Any one of these reforms would improve our federal justice system — and have a profound effect on our society.  Taken together, they will make communities safer, support our brave law enforcement officers, save taxpayer dollars, and empower individuals in need of a second chance.  That’s precisely why Republicans and Democrats alike will have a difficult time answering to their constituents if they resist such reforms.  Doing so would be a clear political move that overlooks the millions of Americans who would be better off as a result of this bipartisan achievement.

If President-elect Trump and the GOP Congress take up criminal justice reform, it will be a sure sign that they are willing to look beyond party lines in order to improve people’s lives.  That would be good start to putting individuals’ safety and wellbeing ahead of partisan politics.

As the title of this post suggests, I think this piece's accounting of six areas in need of reform would provide a fantastic guide for questions for Senator Jeff Sessions during his hearings to serve as Attorney General. These questions can be softball (e.g., do you believe prison rehabilitation programs can be valuable?) or tough (e.g., do you think there should be more means for federal inmates to earn sentence reduction for participating in prison rehabilitation programs).

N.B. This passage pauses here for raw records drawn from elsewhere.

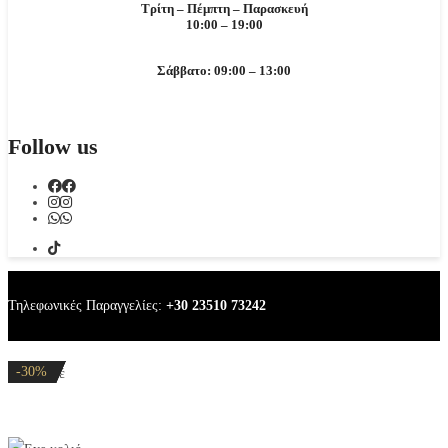
Τρίτη – Πέμπτη – Παρασκευή
10:00 – 19:00
Σάββατο: 09:00 – 13:00
Follow us
Τηλεφωνικές Παραγγελίες:
+30 23510 73242
-20%
-20%
-30%
-30%
-30%
Eye κολιέ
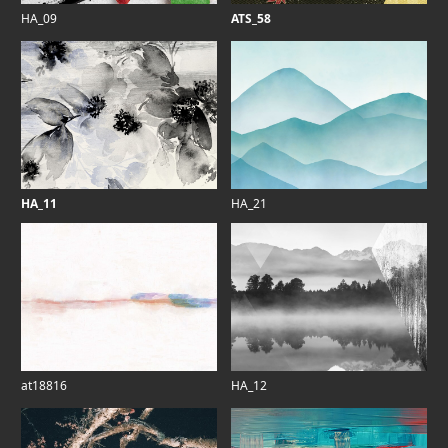
HA_09
ATS_58
HA_11
HA_21
at18816
HA_12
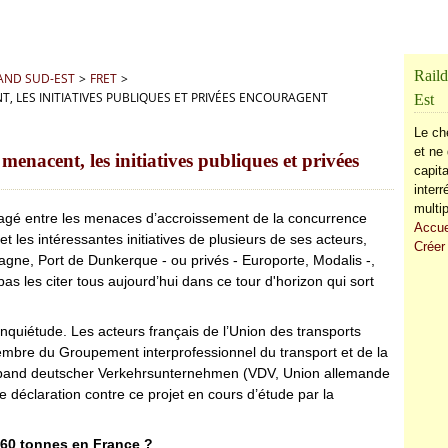
Raild
RAND SUD-EST
>
FRET
>
T, LES INITIATIVES PUBLIQUES ET PRIVÉES ENCOURAGENT
Est
Le ch
et ne 
menacent, les initiatives publiques et privées
capita
inter
multip
rtagé entre les menaces d’accroissement de la concurrence
Accue
 les intéressantes initiatives de plusieurs de ses acteurs,
Créer
etagne, Port de Dunkerque - ou privés - Europorte, Modalis -,
s les citer tous aujourd’hui dans ce tour d'horizon qui sort
quiétude. Les acteurs français de l’Union des transports
 membre du Groupement interprofessionnel du transport et de la
erband deutscher Verkehrsunternehmen (VDV, Union allemande
 déclaration contre ce projet en cours d’étude par la
 60 tonnes en France ?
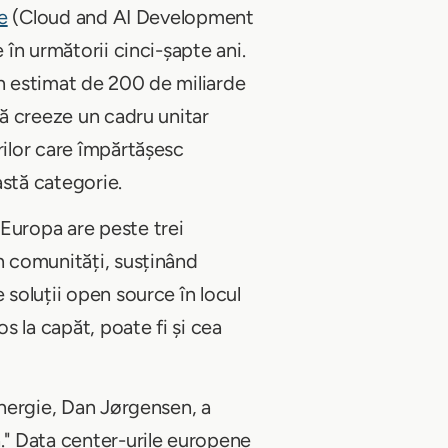
e
(Cloud and AI Development
 în următorii cinci-șapte ani.
un estimat de 200 de miliarde
să creeze un cadru unitar
rilor care împărtășesc
astă categorie.
Europa are peste trei
în comunități, susținând
 soluții open source în locul
s la capăt, poate fi și cea
nergie, Dan Jørgensen, a
ă." Data center-urile europene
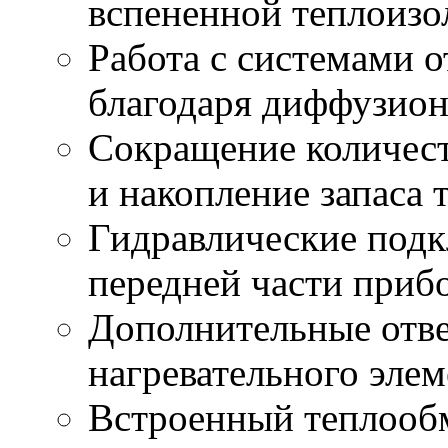
вспененной теплоизо
Работа с системами 
благодаря диффузион
Сокращение количест
и накопление запаса 
Гидравлические под
передней части приб
Дополнительные отве
нагревательного элем
Встроенный теплооб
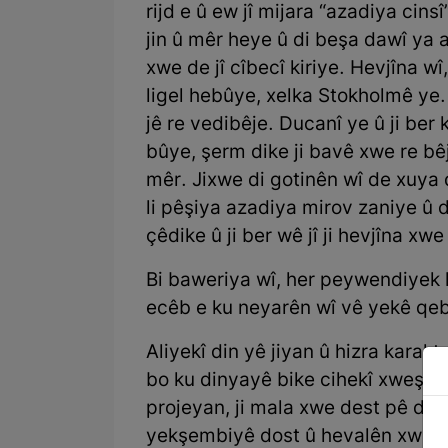
rijd e û ew jî mijara “azadiya cin
jin û mêr heye û di beşa dawî ya a
xwe de jî cîbecî kiriye. Hevjîna w
ligel hebûye, xelka Stokholmê ye.
jê re vedibêje. Ducanî ye û ji ber
bûye, şerm dike ji bavê xwe re bê
mêr. Jixwe di gotinên wî de xuya
li pêşiya azadiya mirov zaniye û 
çêdike û ji ber wê jî ji hevjîna xw
Bi baweriya wî, her peywendiyek k
ecêb e ku neyarên wî vê yekê qeb
Aliyekî din yê jiyan û hizra kara
bo ku dinyayê bike cihekî xweş bo 
projeyan, ji mala xwe dest pê di
yekşembiyê dost û hevalên xwe b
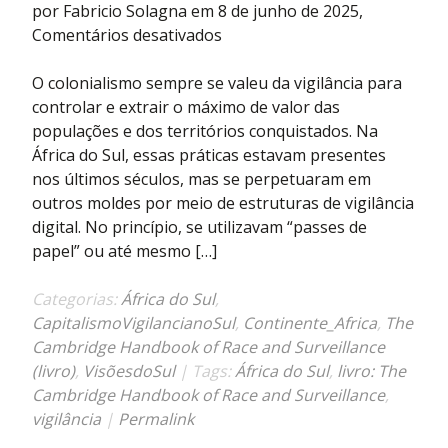
por Fabricio Solagna em 8 de junho de 2025,
em
Comentários desativados
As
veias
O colonialismo sempre se valeu da vigilância para
abertas
controlar e extrair o máximo de valor das
do
populações e dos territórios conquistados. Na
Sul
África do Sul, essas práticas estavam presentes
Global:
nos últimos séculos, mas se perpetuaram em
vigilância
outros moldes por meio de estruturas de vigilância
no
digital. No princípio, se utilizavam “passes de
centro
papel” ou até mesmo […]
da
dominação
Categorias:
África do Sul
,
racial
CapitalismoVigilancianoSul
,
Continente_Africa
,
The
e
Cambridge Handbook of Race and Surveillance
econômica
(livro)
,
VisõesdoSul
| Tags:
África do Sul
,
livro: The
na
Cambridge Handbook of Race and Surveillance
,
África
vigilância
|
Permalink
do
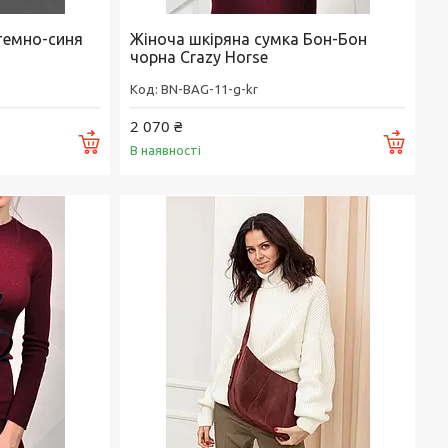
темно-синя
Жіноча шкіряна сумка Бон-Бон
чорна Crazy Horse
BN-BAG-11-g-kr
2 070 ₴
Купити
Купи
В наявності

And I welcome readers to use the comment to make more suggestions for additional soft or tough questions on these or other fronts.

Critically, and as I hope to outline more fully in a post over the weekend, I feel very strongly that those Senators who support federal criminal justice reforms ought to use the Sessions' confirmation hearing to do much more that just simply attack the Senator for long-ago acts or statements claimed to be evidence of racism or insensitivity.  Instead, by crafting astute questions concerning specific area of the federal criminal justice system in need of reform, members of the Judiciary Committee could and should be able to get Sessions to express support for — or at least a lack of opposition to — many of the bipartisan reforms discussed above and widely embraced inside the Beltway in recent years.

January 6, 2017 at 10:46 AM | Permalink


How is a system broken if it produces continual drops in crime rates? Reform of the criminal justice system is the same as stopping the insulin in a diabetic who has done well on it for two decades. Diabetes is chronic. Crime is chronic.

Posted by: David Behar | Jan 6, 2017 2:35:12 PM

I strongly question suggestion #2. Most everyone familiar with federal criminal practice will tell you that Federal Public Defender Organizations offer superior representation than appointed attorneys.